BEGIN ENTRIES PROVIDED

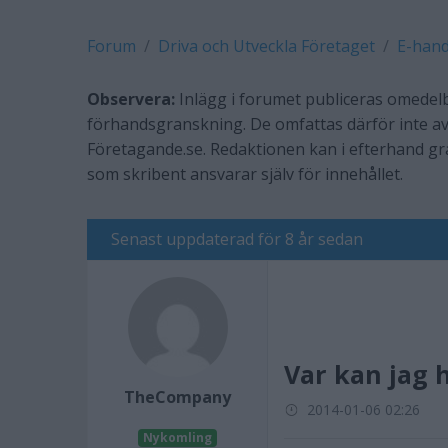
Forum
Driva och Utveckla Företaget
E-hand
Observera:
Inlägg i forumet publiceras omedelb
förhandsgranskning. De omfattas därför inte av
Företagande.se. Redaktionen kan i efterhand g
som skribent ansvarar själv för innehållet.
Senast uppdaterad för 8 år sedan
Var kan jag h
TheCompany
2014-01-06 02:26
Nykomling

END ENTRIES PROVIDED

■ EXERCISE
Return the complete data unchanged and include none of the pictures.

■ RESULT
Forum
Driva och Utveckla Företaget
E-hand
Observera:
Inlägg i forumet publiceras omedelb
förhandsgranskning. De omfattas därför inte av
Företagande.se. Redaktionen kan i efterhand g
som skribent ansvarar själv för innehållet.
Senast uppdaterad för 8 år sedan
Var kan jag h
TheCompany
2014-01-06 02:26
Nykomling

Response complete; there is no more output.